◆ What to work on ◆
Among the entries below, count the lines with "Audio" in them and state the total without comment.

◆ Data extracts ◆
===============

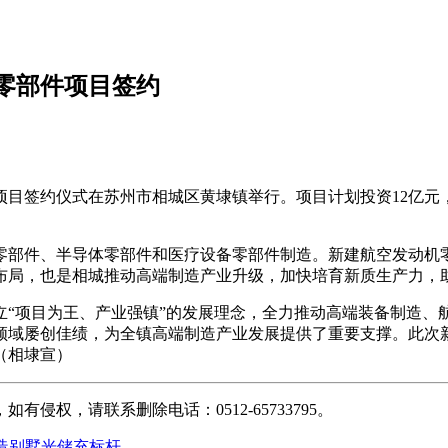
零部件项目签约
目签约仪式在苏州市相城区黄埭镇举行。项目计划投资12亿元，分
空零部件、半导体零部件和医疗设备零部件制造。新建航空发动
布局，也是相城推动高端制造产业升级，加快培育新质生产力，
立“项目为王、产业强镇”的发展理念，全力推动高端装备制造、
领域屡创佳绩，为全镇高端制造产业发展提供了重要支撑。此次
（相埭宣）
权，请联系删除电话：0512-65733795。
打造别墅光储充标杆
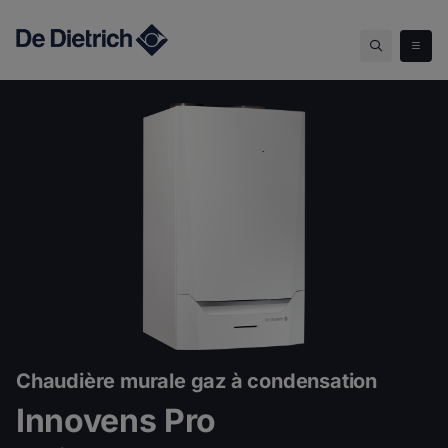
Innovens Pro
Chaudière murale gaz à condensation
Innovens Pro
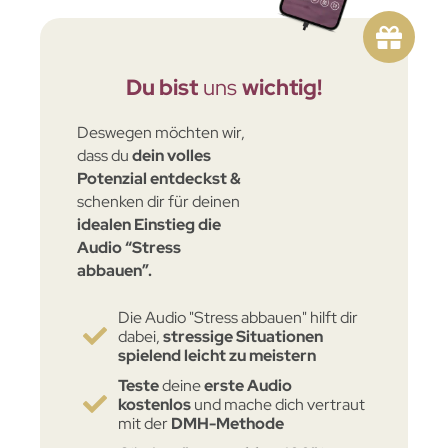
Du bist
uns
wichtig!
Deswegen möchten wir,
dass du
dein volles
Potenz
ial
entdeckst
&
schenken dir für deinen
idealen Einstieg
die
Audio “Stress
abbauen”.
Die Audio "Stress abbauen" hilft dir
dabei,
stressige Situationen
spielend leicht zu meistern
Teste
deine
erste Audio
kostenlos
und mache dich vertraut
mit der
DMH-Methode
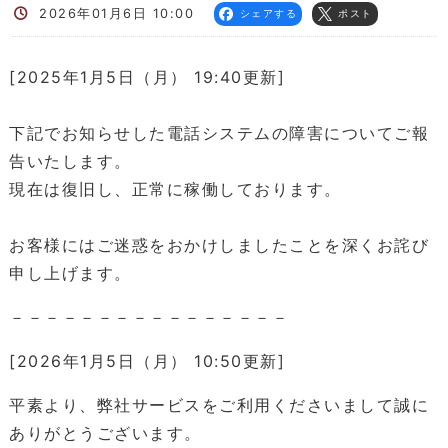
2026年01月6日 10:00
シェアする
ポスト
[2025年1月5日（月） 19:40更新]
下記でお知らせした電話システムの障害についてご報
告いたします。
現在は復旧し、正常に稼働しております。
お客様にはご迷惑をおかけしましたことを深くお詫び
申し上げます。
－－－－－－－－－－－－－－－－
[2026年1月5日（月） 10:50更新]
平素より、弊社サービスをご利用くださいまして誠に
ありがとうございます。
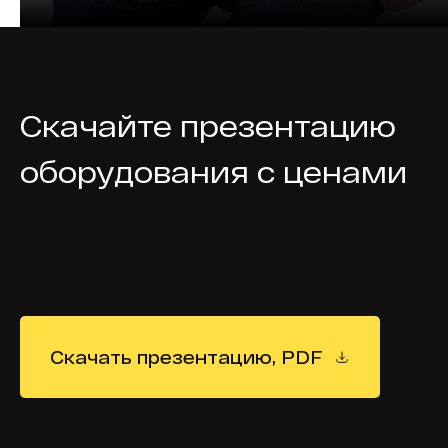
Скачайте презентацию
оборудования с ценами
Скачать презентацию, PDF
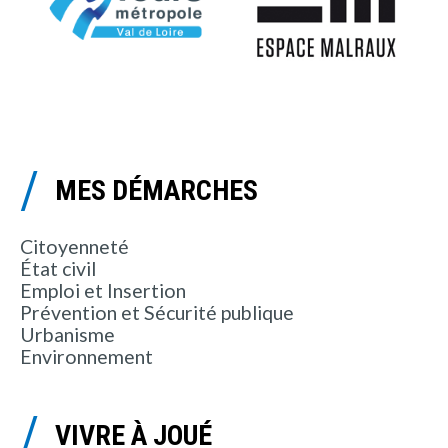
MES DÉMARCHES
Citoyenneté
État civil
Emploi et Insertion
Prévention et Sécurité publique
Urbanisme
Environnement
VIVRE À JOUÉ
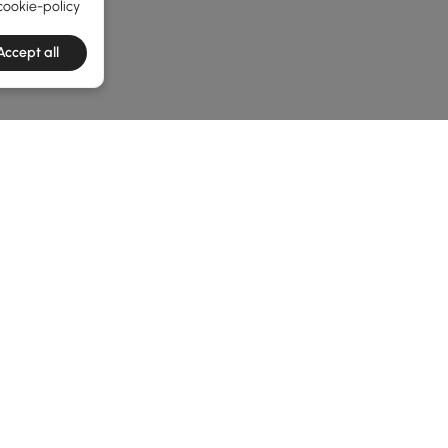
cookie-policy
Accept all
he latest 2 items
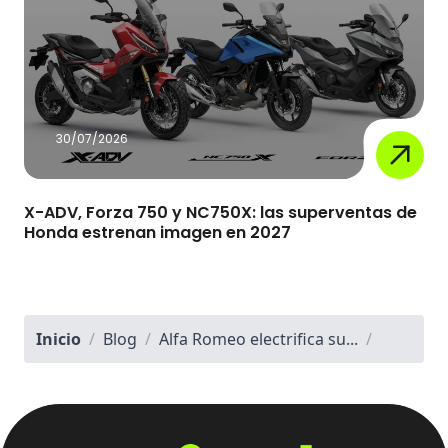
30/07/2026
X-ADV, Forza 750 y NC750X: las superventas de
Honda estrenan imagen en 2027
Inicio
/
Blog
/
Alfa Romeo electrifica su...
/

===============

◆ Response to this task ◆
3